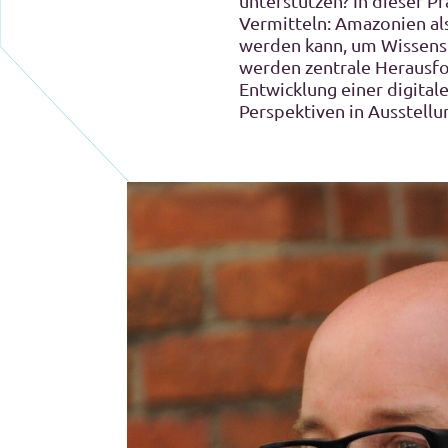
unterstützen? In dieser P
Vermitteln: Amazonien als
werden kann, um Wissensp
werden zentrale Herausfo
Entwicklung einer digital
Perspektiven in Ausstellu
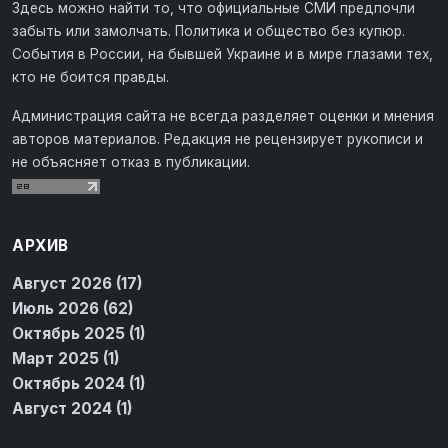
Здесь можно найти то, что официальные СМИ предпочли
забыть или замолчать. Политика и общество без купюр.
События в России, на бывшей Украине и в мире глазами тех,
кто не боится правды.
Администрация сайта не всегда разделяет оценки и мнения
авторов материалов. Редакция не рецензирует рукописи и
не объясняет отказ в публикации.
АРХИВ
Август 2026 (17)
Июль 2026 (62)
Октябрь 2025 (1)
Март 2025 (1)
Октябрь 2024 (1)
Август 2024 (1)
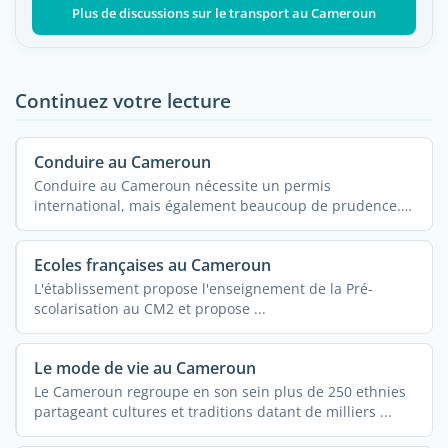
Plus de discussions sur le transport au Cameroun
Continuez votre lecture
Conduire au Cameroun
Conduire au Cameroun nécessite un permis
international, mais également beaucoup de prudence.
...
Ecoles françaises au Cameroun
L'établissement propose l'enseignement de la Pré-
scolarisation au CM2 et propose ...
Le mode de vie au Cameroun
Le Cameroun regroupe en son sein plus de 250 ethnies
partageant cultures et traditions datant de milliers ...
- - - -
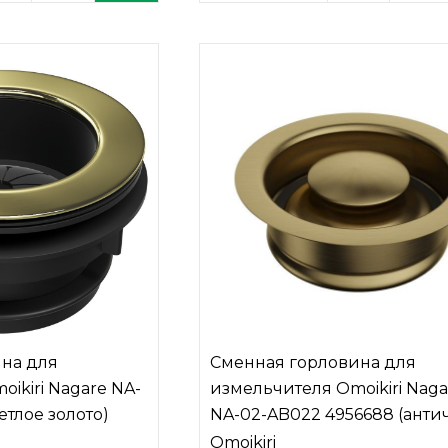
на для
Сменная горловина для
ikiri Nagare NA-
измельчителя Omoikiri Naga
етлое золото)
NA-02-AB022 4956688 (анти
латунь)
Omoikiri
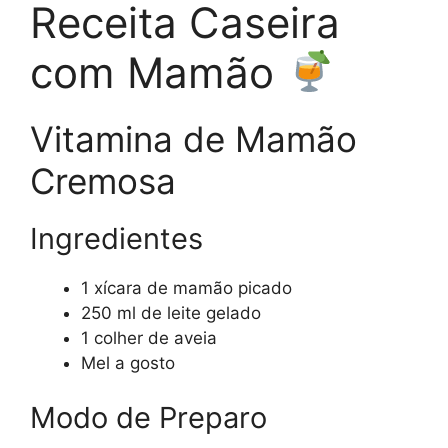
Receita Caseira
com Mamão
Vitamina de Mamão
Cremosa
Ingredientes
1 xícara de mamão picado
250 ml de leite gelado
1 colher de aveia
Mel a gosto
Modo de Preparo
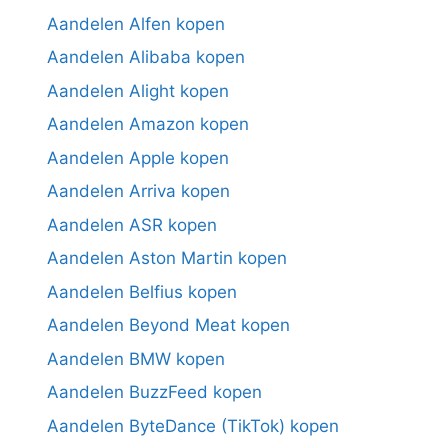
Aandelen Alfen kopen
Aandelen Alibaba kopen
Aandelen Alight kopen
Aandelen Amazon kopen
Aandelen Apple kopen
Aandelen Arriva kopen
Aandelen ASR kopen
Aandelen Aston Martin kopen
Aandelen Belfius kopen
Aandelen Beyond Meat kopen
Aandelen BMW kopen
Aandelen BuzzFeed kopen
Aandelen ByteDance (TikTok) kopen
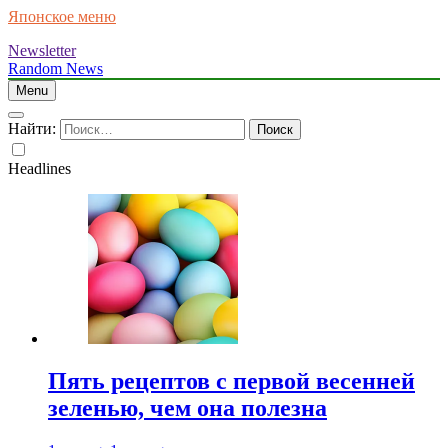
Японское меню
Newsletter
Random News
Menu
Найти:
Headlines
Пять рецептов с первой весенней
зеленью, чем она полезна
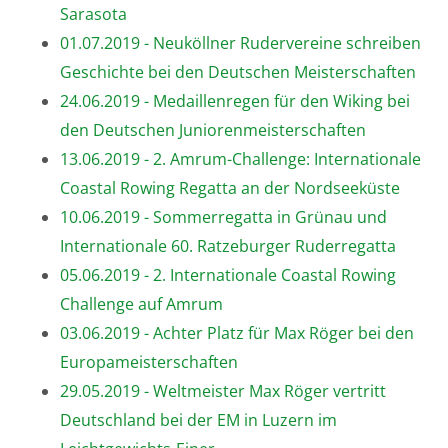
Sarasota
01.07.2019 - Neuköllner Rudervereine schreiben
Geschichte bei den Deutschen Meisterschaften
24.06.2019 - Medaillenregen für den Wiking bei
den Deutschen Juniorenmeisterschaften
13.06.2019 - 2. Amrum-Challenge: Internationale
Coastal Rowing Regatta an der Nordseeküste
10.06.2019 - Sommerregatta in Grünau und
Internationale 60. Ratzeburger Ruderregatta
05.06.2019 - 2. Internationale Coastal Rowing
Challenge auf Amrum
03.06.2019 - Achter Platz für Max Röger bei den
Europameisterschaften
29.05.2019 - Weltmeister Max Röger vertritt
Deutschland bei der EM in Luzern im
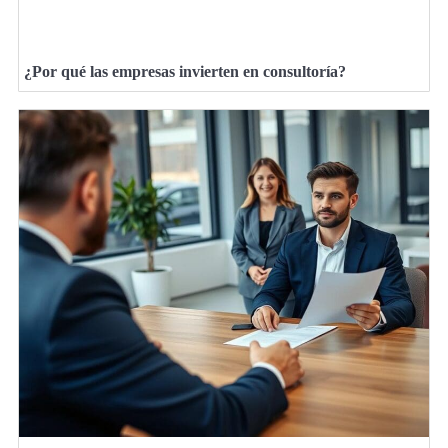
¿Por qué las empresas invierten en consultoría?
- - - -
### Required action:
Of the records above, print only the lines from the one containing "Aandelen ByteDance (TikTok) kopen" through the one containing "24.06.2019 - Medaillenregen", inclusive and unaltered, leaving out pictures.

### Solution to the exercise:
Aandelen ByteDance (TikTok) kopen
Японское меню
Newsletter
Random News
Menu
Найти:
Headlines
Пять рецептов с первой весенней
зеленью, чем она полезна
Sarasota
01.07.2019 - Neuköllner Rudervereine schreiben
Geschichte bei den Deutschen Meisterschaften
24.06.2019 - Medaillenregen für den Wiking bei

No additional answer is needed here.